The prosecution of a prominent Vietnamese blogger and lawyer is the “latest incident in a years-long campaign of political intimidation, harassment, and detention,” says the head of a leading democracy assistance group.
The December 27 arrest of blogger and lawyer Le Quoc Quan (second from right) on charges of tax evasion has raised “very serious concerns” in the US government, Congress, and the non-governmental sector, wrote Carl Gershman, the president of the National Endowment for Democracy, in a letter to Vietnam’s Prime Minister Nguyen Tan Dung.
“In the absence of a prompt and fair trial on this charge, it will be hard to avoid the conclusion that this is just the latest incident in a years-long campaign of political intimidation, harassment, and detention imposed upon Quan and his family,” wrote NED President Carl Gershman in the letter sent Jan. 4, 2013, to Prime Minister Nguyen Tan Dung.
“The facts speak for themselves: two months ago Quan’s brother, Le Dinh Quan, was arrested for tax evasion; his cousin, Nguyen Than Oanh, was arrested just last month. In March 2007, Quan himself was held for nearly four months, and he was detained again in April 2011.”
Expressing concern about Quan’s detention and the authorities’ harassment of his family, Gershman questioned the integrity of Vietnam’s judicial process.
“We are concerned about the security and whether the trial is fair or not. The crime attributed to him appears to be the way of conviction when the Vietnamese authorities want to send someone to jail; we have not seen any guilty actions of Quan,” he told the RFA Vietnamese Service.
Quan’s detention is “just the latest in a rash of dissident arrests,” writes Joel Brinkley, a Stanford University professor of journalism, and Pulitzer Prize-winning former foreign correspondent for the New York Times:
“Last fall the government sentenced three bloggers to between four and 12 years in prison for spreading what prosecutors called ‘anti-government propaganda,’” he notes. “That’s a relatively new phenomenon here.”

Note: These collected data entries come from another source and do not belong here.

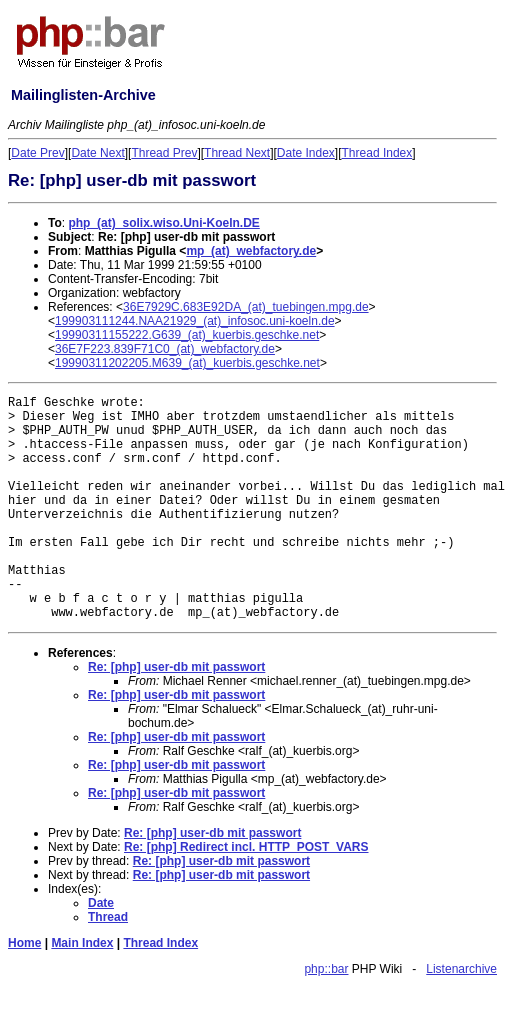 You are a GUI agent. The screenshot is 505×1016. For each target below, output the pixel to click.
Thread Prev (164, 153)
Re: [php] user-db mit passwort (176, 667)
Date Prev (37, 153)
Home (24, 943)
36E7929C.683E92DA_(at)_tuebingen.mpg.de (246, 307)
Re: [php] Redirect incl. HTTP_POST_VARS (246, 847)
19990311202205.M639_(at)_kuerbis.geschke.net (187, 363)
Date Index (306, 153)
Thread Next (237, 153)
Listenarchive (461, 969)
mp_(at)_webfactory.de (251, 251)
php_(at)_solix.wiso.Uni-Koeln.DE (163, 223)
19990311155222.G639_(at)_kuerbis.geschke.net (187, 335)
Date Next (97, 153)
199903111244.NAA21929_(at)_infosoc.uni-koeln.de (195, 321)
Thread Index (377, 153)
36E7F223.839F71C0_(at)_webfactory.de (165, 349)
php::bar (326, 969)
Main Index (82, 943) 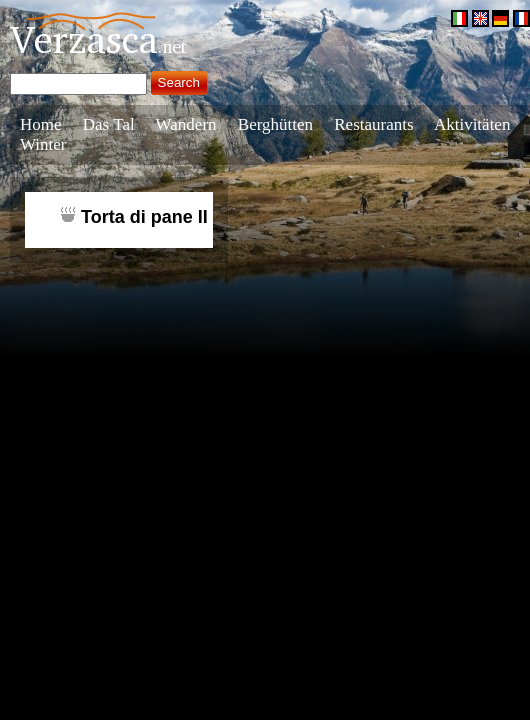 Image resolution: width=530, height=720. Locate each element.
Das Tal (109, 124)
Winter (43, 144)
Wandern (186, 124)
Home (41, 124)
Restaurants (373, 124)
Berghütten (275, 124)
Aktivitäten (472, 124)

While South-East Asia has largely escaped the pro-democracy ferment that has emerged in the Arab world, Vietnam “may be setting a path for other Asian states,” Brinkley suggests:
In China, Cambodia and several other regional states, people stand up and stage loud, angry protests about land seizures, local-government corruption, illegal logging, pollution and other abuses that directly affect their lives. But nowhere in Asia recently have we seen large protests challenging the governments’ legitimacy……Regional experts offer a broad range of explanations for this anomaly — cultural, religious, economic … there doesn’t seem to be a single, consensus view.
The Obama administration was and would remain invested in the case, Gershman suggested.
“I know that the U.S. Embassy in Hanoi has expressed his deep concern with the Vietnamese government and has called on the diplomatic missions of other countries to voice their concern,” he said, expressing the belief that Sen. John Kerry, widely expected to be appointed U.S. Secretary of State, will monitor the case.
“The Secretary is always concerned about Vietnam and would like to have good relations with Vietnam, as we often desire.,” Gershman told RFA. “However, this case will certainly cause a lot of difficulties.”
“During his fellowship at NED in 2006, Quân pursued independent research on civil society,” Gershman wrote to Vietnam’s Premier He impressed all who met him with his integrity, passion for assisting the poor, and commitment to assisting Vietnam’s growth and development. Throughout his fellowship, Quân was an outstanding representative of Vietnam and its people, winning many friends and bringing great credit to his country.”
The US is now “one of Vietnam’s new best friends — mostly as a counterweight to its historical and current-day enemy, China,” notes Brinkley.
Rights activists will hope and expect that means Washington can more effectively prevail upon Hanoi to stop the persecution of pro-democracy advocates and other dissenting voices.